→ Data entries

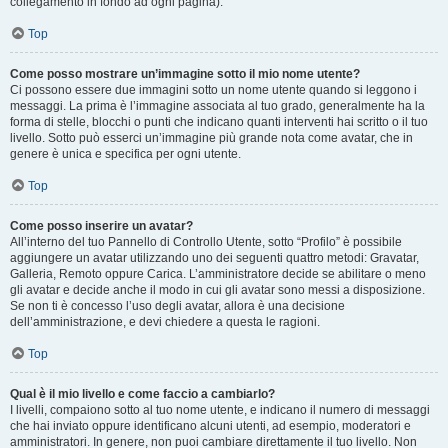
collegamento in fondo ad ogni pagina).
Top
Come posso mostrare un’immagine sotto il mio nome utente?
Ci possono essere due immagini sotto un nome utente quando si leggono i
messaggi. La prima è l’immagine associata al tuo grado, generalmente ha la
forma di stelle, blocchi o punti che indicano quanti interventi hai scritto o il tuo
livello. Sotto può esserci un’immagine più grande nota come avatar, che in
genere è unica e specifica per ogni utente.
Top
Come posso inserire un avatar?
All’interno del tuo Pannello di Controllo Utente, sotto “Profilo” è possibile
aggiungere un avatar utilizzando uno dei seguenti quattro metodi: Gravatar,
Galleria, Remoto oppure Carica. L’amministratore decide se abilitare o meno
gli avatar e decide anche il modo in cui gli avatar sono messi a disposizione.
Se non ti è concesso l’uso degli avatar, allora è una decisione
dell’amministrazione, e devi chiedere a questa le ragioni.
Top
Qual è il mio livello e come faccio a cambiarlo?
I livelli, compaiono sotto al tuo nome utente, e indicano il numero di messaggi
che hai inviato oppure identificano alcuni utenti, ad esempio, moderatori e
amministratori. In genere, non puoi cambiare direttamente il tuo livello. Non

→ Aim of the task
Write out nothing but the lines from the start of the data through the line with "messaggi. La prima". Leave out the pictures.

→ Answer to this problem
collegamento in fondo ad ogni pagina).
Top
Come posso mostrare un’immagine sotto il mio nome utente?
Ci possono essere due immagini sotto un nome utente quando si leggono i
messaggi. La prima è l’immagine associata al tuo grado, generalmente ha la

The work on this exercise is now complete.